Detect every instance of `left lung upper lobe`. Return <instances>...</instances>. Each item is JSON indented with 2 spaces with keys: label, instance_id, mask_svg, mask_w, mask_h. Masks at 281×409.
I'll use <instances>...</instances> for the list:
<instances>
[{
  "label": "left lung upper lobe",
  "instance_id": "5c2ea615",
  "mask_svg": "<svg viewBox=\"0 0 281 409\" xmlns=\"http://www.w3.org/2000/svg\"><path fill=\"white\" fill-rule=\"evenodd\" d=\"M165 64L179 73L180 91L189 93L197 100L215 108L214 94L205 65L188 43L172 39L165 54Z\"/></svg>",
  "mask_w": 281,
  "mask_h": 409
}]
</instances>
+ + + +
What you need to do -> Give back all the records exactly as they stand.

Solution to the problem ->
Detect every instance of `left lung upper lobe`. Return <instances>...</instances>. Each item is JSON indented with 2 spaces with keys: label, instance_id, mask_svg, mask_w, mask_h. Masks at 281×409.
I'll use <instances>...</instances> for the list:
<instances>
[{
  "label": "left lung upper lobe",
  "instance_id": "5c2ea615",
  "mask_svg": "<svg viewBox=\"0 0 281 409\" xmlns=\"http://www.w3.org/2000/svg\"><path fill=\"white\" fill-rule=\"evenodd\" d=\"M165 64L179 73L180 91L189 93L197 100L215 108L214 94L205 65L188 43L172 39L165 54Z\"/></svg>",
  "mask_w": 281,
  "mask_h": 409
}]
</instances>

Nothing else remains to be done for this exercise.